Wulstig, rosa, körperwarm

NACHRUF Der Wiener Bildhauer Franz West ist gestorben – er ging mit dem Betrachter seiner Skulpturen ungewöhnliche Dialoge ein

Das Ding ist sehr groß, rosa, wulstig, und es sagt: „Pop.“ Es liegt einfach so rum und füllt eine Ausstellungshalle der Art Basel im Juni 2012 bis zur Decke. Kinder nutzen die Ritzen zum Verstecken und Durchkriechen. „Gekröse“ nennt der Bildhauer Franz West diese Skulptur, seine bisher monumentalste Fassung dieses Ereignisses im Raum. Und tatsächlich denkt man angesichts der organischen Wölbungen und Krümmungen auch an das Innere des Körpers und seine intimen Öffnungen. Und weil das unübersehbar Große so gar nicht zu den versteckten Funktionen des Körpers passt, ist das Ganze auch von einem verblüffenden Witz.

„Getrocknete Fragmente eines österreichischen Barocks der Seele und des Geistes“ hat der Ausstellungsmacher Harald Szeemann einmal solche übergroßen Auswürfe genannt, von denen Franz West viele in die Welt gesetzt hat. Der Bildhauer umschrieb sie: „Wenn man Neurosen sehen könnte, sähen sie so aus.“ Die Wiener Aktionisten, eine Generation älter als West, gaben seinem Werk inhaltlich die Sensibilität für den Körper bei, die er jedoch formal mit ganz eigenen Mitteln bearbeitete.

Am Donnerstag starb der Wiener Bildhauer mit 65 Jahren an den Folgen einer Gelbsucht. Er ist in der Welt nicht nur ob des Humors seiner Skulpturen bekannt geworden, sondern auch, weil sie oft theoretische Fragen der Kunst auf eine praktische und unerwartet unterhaltsame Weise beantworten.

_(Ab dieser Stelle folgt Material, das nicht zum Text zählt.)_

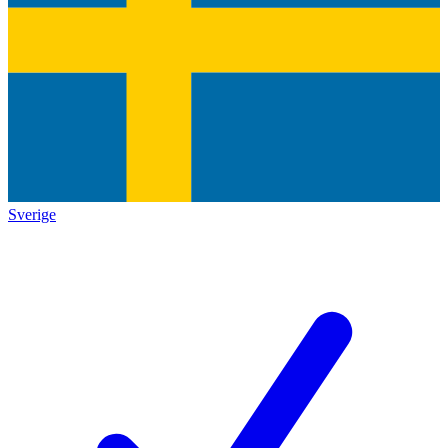
Sverige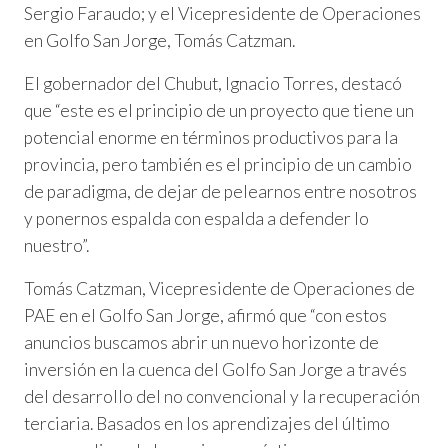
Sergio Faraudo; y el Vicepresidente de Operaciones
en Golfo San Jorge, Tomás Catzman.
El gobernador del Chubut, Ignacio Torres, destacó
que “este es el principio de un proyecto que tiene un
potencial enorme en términos productivos para la
provincia, pero también es el principio de un cambio
de paradigma, de dejar de pelearnos entre nosotros
y ponernos espalda con espalda a defender lo
nuestro”.
Tomás Catzman, Vicepresidente de Operaciones de
PAE en el Golfo San Jorge, afirmó que “con estos
anuncios buscamos abrir un nuevo horizonte de
inversión en la cuenca del Golfo San Jorge a través
del desarrollo del no convencional y la recuperación
terciaria. Basados en los aprendizajes del último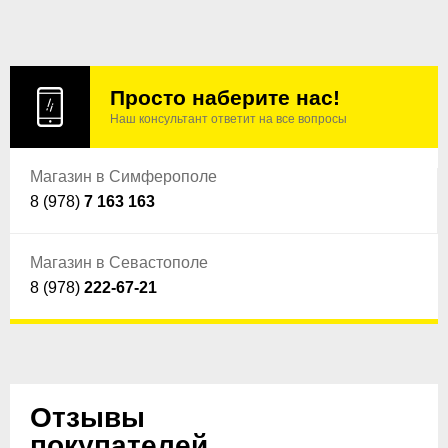
Просто наберите нас!
Наш консультант ответит на все вопросы
Магазин в Симферополе
8 (978)
7 163 163
Магазин в Севастополе
8 (978)
222-67-21
Отзывы
покупателей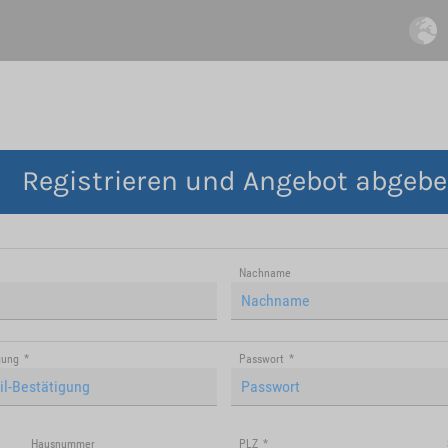
Registrieren und Angebot abgeb
Nachname
gung
*
Passwort
*
Hausnummer
PLZ
*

Die dramatischen Großformen zum Beispiel verhandelten auch das Verhältnis Volumen und Raum, das jeden Bildhauer beschäftigt, und gaben dem Betrachter durch ihre Raumverdrängung auch schon eine Weise ihres Angeschautwerdens vor. „Passstücke“ nannte Franz West eine Reihe von dürren Gebilden mit klumpigen Verdickungen, die Ausstellungsbesucher zum Flanieren durch Museen- und Galerieräume mitnehmen konnten. Sie veränderten den eigenen Gang, man kam ins Humpeln oder Kreiseln, wurde des eigenen Körpers bewusst – und damit stellte sich die Spannung zwischen Betrachter und Werk neu her. Andere Werkgruppen verhandelten das Problem Figur/Sockel: Betonschwer aussehende Brocken balancierten auf dünnen Stangen.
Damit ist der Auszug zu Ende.